TTL & Invalidation | Microservices Course

Problem

Every caching pattern in this series assumes something retires stale entries, and waves at "invalidate the key" or "until the TTL" without saying how that actually works. A cached entry is a copy of data that lives somewhere else, and it goes wrong the instant the source changes. So you need a mechanism to retire copies that have gone stale, and the two available mechanisms sit at opposite ends of a difficulty curve.

Time-based expiry is trivial: stamp each entry with a lifetime and drop it when the lifetime passes. The catch is that the entry can be wrong for up to that lifetime, and the cache has no way to tell that it went stale early. Explicit invalidation is the opposite: retire the entry the moment the source changes, which gives precise freshness but requires knowing every cache entry derived from a given piece of data and reaching all of them, possibly across many nodes, regions, and separate caches, with no missed message and no race that reinserts the old value afterward. A missed or mis-ordered invalidation leaves stale data sitting in the cache, and to a user a stale read can be indistinguishable from lost data.

Solution

Pick the weakest mechanism that meets your freshness requirement, and reach for the precise one only where you must.

TTL attaches an expiry to each entry; the cache drops or refreshes it once the time passes. It needs no coordination with the source and no knowledge of what changed, which is why it's the default. You're trading away freshness for that simplicity: the entry can serve a stale value for up to its TTL, and it gets refetched on expiry even when nothing changed. Tune the TTL to the staleness the use case tolerates.

Explicit invalidation retires the affected entries when the source changes.
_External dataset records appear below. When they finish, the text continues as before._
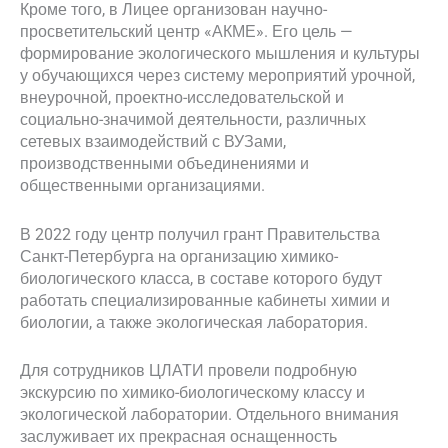
Кроме того, в Лицее организован научно-
просветительский центр «АКМЕ». Его цель —
формирование экологического мышления и культуры
у обучающихся через систему мероприятий урочной,
внеурочной, проектно-исследовательской и
социально-значимой деятельности, различных
сетевых взаимодействий с ВУЗами,
производственными объединениями и
общественными организациями.
В 2022 году центр получил грант Правительства
Санкт-Петербурга на организацию химико-
биологического класса, в составе которого будут
работать специализированные кабинеты химии и
биологии, а также экологическая лаборатория.
Для сотрудников ЦЛАТИ провели подробную
экскурсию по химико-биологическому классу и
экологической лаборатории. Отдельного внимания
заслуживает их прекрасная оснащенность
Two techniques make this tractable instead of a manual hunt for every copy:

Versioned or content-hashed keys. Rather than mutating the value at a fixed key, put a version or a hash of the content into the key itself. A change writes a new key, so readers of the new version and readers still holding the old one never collide, and you never have to find and delete the old entry, it just ages out under its TTL or eviction. This sidesteps invalidation entirely by making keys immutable. Long-lived static assets work this way: the file is served with a far-future expiry and the URL changes on every build.

Tag (surrogate-key) purge. Tag each cached object with one or more keys naming the data it depends on, a many-to-many relationship between keys and objects. When a piece of data changes, issue one purge for its tag and every object carrying that tag is dropped, without enumerating the URLs. This is the production answer to a page that depends on several underlying records.
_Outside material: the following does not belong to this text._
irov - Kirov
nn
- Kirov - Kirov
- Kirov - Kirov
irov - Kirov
A purge comes in two strengths. A hard purge makes the object immediately inaccessible, so the next read goes to the origin as a miss. A soft purge marks it stale, letting the cache keep serving the old copy while it refetches, which spreads origin load instead of spiking it.
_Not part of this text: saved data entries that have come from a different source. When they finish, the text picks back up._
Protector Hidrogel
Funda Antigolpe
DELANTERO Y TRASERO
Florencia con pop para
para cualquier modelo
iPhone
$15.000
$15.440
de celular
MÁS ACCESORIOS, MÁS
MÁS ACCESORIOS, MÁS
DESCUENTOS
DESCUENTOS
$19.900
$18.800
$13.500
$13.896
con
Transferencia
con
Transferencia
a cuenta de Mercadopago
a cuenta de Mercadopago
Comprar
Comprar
The mechanism is the easy part. The hard part is correctness: making sure each invalidation actually reaches every copy and that no concurrent read reinserts a stale value behind it. At large scale this is hard enough that you measure whether invalidation worked rather than assuming it did.

Tradeoffs

Property	Effect
TTL	No coordination and trivial to implement; an entry can be stale for up to its TTL and is refetched on expiry even when unchanged
Explicit invalidation	Near-immediate freshness; requires the data-to-entry mapping and must reach every copy across every node and region
Versioned keys	No invalidation needed and no races, since old keys age out on their own; readers must learn the new key, and old versions occupy the cache until eviction
Tag purge	Invalidates many derived entries in one request without listing them; requires disciplined tagging at write time
Hard vs soft purge	Hard purge is immediately correct but sends every reader to the origin at once; soft purge serves stale during the refetch and smooths origin load
Correctness	A missed or racing invalidation leaves silently stale data, so detecting it needs its own monitoring system
Fan-out cost	More cache copies means more places an invalidation must reach and more chances to miss one

Implementations

Minimal pseudocode

# TTL: bound staleness with no coordination
cache.set(key, val, ttl=300)            # entry self-expires after 300s

# versioned key: change the key instead of invalidating it
key = f"user:{id}:v{version}"           # a write bumps version -> new key
cache.set(key, val)                     # the old key ages out on its own

# tag purge: drop everything derived from a datum in one call
cache.set(page_key, html, tags={f"user:{id}", "homepage"})
def on_change(user_id):
    cache.purge_tag(f"user:{user_id}")  # drops every entry carrying the tag

Surrogate-key / cache-tag purge (Fastly, Cloudflare)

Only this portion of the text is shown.